In this time-pressured world it is possible that medical journals stay in their wrappers, from cradle to grave, or find a new home in a magazine rack or coffee table before making their way to the recycling before being opened. Nothing much I can do about that I guess.

If people don’t like what is accepted by the journal then perhaps the editors need to change their policy on accepting pieces. Or perhaps I just need to write better to appeal to more doctors, or more inflammatory to provoke a response, any response to just to be sure that I exist in the world of words.

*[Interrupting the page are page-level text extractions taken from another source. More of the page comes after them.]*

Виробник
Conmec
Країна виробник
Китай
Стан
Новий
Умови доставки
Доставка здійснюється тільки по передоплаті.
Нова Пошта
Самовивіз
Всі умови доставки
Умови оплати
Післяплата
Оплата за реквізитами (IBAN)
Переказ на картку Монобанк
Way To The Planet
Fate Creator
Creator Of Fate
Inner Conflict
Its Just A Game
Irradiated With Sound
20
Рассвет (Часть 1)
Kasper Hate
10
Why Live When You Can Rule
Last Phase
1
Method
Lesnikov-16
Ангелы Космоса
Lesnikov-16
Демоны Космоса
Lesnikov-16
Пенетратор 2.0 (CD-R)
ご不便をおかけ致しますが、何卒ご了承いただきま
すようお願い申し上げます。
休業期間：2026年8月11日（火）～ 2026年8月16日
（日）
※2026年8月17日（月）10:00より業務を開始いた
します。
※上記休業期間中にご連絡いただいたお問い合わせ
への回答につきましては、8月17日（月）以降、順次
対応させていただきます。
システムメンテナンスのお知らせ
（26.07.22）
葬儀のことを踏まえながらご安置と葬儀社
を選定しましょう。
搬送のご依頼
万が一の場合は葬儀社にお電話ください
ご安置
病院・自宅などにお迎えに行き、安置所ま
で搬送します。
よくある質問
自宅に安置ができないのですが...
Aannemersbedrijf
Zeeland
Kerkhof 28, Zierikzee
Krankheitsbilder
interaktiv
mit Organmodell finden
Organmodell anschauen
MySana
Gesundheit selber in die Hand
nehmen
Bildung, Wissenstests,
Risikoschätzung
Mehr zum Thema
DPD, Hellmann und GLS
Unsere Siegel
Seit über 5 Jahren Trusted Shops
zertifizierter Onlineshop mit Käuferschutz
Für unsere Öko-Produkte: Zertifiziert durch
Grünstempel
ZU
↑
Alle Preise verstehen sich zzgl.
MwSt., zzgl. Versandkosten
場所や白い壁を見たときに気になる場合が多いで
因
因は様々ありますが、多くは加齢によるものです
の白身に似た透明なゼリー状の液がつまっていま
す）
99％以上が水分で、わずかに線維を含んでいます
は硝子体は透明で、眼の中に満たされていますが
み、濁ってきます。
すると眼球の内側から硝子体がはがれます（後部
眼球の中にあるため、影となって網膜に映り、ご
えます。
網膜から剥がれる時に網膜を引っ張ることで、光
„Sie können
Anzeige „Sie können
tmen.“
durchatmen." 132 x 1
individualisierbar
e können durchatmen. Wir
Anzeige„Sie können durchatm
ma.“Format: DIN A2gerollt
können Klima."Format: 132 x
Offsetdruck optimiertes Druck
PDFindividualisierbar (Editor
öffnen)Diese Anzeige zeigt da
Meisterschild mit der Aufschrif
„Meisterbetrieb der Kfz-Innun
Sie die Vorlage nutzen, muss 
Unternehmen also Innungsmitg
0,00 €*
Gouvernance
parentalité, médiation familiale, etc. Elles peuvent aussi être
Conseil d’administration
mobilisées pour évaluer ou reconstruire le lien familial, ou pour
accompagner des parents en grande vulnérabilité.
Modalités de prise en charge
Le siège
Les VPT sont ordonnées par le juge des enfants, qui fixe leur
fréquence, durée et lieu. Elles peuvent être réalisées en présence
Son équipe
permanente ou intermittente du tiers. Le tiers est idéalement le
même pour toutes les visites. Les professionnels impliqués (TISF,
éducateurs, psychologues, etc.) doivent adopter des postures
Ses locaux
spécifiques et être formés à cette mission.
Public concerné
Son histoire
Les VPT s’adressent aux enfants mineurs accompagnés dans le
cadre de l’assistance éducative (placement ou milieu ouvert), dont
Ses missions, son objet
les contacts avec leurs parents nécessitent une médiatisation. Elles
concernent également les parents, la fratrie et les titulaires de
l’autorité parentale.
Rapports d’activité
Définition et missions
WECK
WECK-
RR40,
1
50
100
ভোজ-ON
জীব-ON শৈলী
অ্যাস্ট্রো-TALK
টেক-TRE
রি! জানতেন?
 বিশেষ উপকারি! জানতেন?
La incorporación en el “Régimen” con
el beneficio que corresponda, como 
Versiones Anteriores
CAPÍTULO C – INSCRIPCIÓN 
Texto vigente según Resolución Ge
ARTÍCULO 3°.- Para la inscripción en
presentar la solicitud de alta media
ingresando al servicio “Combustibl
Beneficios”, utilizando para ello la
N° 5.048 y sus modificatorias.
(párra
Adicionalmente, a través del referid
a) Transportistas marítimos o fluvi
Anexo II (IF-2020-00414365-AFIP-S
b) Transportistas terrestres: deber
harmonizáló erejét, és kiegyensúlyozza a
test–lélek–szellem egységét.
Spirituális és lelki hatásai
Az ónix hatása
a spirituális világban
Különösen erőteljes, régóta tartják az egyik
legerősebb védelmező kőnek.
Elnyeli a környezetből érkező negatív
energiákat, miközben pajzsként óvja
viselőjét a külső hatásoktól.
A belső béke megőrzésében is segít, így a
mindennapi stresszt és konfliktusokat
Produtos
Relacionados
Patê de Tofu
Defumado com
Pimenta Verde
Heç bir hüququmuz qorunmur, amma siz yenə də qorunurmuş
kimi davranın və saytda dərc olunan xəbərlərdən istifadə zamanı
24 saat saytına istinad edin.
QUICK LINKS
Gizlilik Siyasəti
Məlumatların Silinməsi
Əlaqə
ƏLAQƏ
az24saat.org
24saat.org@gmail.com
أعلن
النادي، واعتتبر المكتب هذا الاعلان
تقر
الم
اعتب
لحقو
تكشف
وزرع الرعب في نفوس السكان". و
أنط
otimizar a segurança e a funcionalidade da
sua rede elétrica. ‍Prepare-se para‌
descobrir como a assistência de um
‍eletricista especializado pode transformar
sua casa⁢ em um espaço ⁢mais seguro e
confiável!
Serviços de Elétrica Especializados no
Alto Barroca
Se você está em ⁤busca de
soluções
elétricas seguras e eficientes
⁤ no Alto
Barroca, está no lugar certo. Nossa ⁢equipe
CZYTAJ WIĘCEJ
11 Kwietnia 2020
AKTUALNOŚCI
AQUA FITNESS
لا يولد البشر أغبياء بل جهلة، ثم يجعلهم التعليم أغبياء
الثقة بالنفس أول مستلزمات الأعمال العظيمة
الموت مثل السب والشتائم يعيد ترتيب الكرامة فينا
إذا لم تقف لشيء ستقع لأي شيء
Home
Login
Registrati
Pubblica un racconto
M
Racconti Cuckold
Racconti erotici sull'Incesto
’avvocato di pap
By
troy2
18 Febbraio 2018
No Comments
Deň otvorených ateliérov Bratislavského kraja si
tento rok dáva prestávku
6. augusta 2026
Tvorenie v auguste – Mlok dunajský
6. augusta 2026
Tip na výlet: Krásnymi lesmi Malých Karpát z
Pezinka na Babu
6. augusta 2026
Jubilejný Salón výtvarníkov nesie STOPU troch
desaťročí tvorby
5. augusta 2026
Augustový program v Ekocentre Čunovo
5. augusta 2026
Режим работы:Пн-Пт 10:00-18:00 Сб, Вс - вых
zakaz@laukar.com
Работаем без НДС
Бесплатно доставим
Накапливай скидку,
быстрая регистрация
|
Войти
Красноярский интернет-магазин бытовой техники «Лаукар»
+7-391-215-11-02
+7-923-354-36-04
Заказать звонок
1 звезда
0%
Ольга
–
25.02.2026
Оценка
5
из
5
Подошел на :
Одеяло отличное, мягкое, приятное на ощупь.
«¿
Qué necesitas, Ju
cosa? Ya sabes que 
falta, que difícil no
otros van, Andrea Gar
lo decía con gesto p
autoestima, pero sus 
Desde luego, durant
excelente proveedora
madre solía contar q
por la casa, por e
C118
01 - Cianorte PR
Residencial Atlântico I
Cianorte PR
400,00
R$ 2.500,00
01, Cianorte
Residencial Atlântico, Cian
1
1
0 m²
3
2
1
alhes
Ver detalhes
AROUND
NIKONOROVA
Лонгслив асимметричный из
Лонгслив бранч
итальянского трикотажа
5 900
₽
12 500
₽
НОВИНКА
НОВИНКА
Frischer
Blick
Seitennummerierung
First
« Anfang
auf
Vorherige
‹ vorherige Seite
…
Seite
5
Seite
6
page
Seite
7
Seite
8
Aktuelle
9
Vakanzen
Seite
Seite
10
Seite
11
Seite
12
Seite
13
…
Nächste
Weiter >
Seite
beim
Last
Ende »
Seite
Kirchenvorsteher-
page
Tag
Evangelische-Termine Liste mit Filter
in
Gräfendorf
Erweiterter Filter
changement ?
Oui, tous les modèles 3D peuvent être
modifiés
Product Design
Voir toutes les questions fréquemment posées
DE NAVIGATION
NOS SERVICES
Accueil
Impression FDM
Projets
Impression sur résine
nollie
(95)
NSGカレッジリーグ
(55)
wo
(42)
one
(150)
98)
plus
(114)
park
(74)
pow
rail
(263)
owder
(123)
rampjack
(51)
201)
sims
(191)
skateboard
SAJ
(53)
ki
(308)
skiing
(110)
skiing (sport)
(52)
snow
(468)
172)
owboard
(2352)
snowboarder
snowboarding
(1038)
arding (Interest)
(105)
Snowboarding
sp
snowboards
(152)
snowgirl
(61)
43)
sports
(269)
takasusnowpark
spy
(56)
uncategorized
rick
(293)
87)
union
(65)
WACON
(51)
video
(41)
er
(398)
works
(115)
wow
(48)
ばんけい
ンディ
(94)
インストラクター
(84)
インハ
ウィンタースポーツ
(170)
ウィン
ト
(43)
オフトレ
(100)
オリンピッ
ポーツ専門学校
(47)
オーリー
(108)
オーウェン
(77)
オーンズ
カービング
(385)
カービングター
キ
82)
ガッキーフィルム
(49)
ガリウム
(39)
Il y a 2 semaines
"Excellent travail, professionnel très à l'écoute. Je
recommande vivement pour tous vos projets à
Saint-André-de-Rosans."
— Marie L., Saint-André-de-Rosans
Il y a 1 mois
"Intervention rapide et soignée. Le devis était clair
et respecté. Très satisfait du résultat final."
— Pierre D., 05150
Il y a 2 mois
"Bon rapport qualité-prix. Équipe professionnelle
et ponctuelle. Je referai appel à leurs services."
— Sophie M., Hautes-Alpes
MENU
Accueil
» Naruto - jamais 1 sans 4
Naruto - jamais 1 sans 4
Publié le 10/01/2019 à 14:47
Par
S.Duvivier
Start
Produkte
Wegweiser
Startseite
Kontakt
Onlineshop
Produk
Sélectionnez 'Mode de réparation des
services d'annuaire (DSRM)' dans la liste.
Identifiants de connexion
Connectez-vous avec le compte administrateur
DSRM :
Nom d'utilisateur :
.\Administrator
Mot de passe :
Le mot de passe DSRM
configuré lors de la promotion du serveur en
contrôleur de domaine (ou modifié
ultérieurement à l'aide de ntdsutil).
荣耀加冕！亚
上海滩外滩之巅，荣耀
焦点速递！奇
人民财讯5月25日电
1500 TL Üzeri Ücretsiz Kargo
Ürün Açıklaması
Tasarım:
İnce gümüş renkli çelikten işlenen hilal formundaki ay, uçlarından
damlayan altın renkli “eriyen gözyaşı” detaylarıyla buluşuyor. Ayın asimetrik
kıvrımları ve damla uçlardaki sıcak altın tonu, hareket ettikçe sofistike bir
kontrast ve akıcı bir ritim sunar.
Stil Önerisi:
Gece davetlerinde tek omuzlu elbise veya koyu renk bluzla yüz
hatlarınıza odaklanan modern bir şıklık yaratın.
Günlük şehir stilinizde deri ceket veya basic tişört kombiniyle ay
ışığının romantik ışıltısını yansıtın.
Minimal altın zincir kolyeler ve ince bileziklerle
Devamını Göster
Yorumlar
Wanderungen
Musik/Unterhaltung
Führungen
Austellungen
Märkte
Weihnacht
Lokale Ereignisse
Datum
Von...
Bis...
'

What I am hoping is that my lack of encouragement is merely a symptom of a society that is worried of appearing too much like our American cousins. I’m hoping that there is a realisation that in order for doctors to carry on doing good things, and I’m not just talking about poems and publications, but looking after their patients in the face of adversity, blame, financial pressure and unrealistic expectation, that we need to be encouraged by one another. We need to be told that we are doing something good and that we are appreciated.

Realising that I needed encouragement made me reflect on how much I failed to encourage the colleagues and community around me. So, for the last few weeks I have tried to make sure that I give feedback to doctors who are publishing stunning blogs and articles in medical journals, giving credit where credit is due. I’m hoping to be the change the culture, one small email or tweet at a time. Feel free to join in.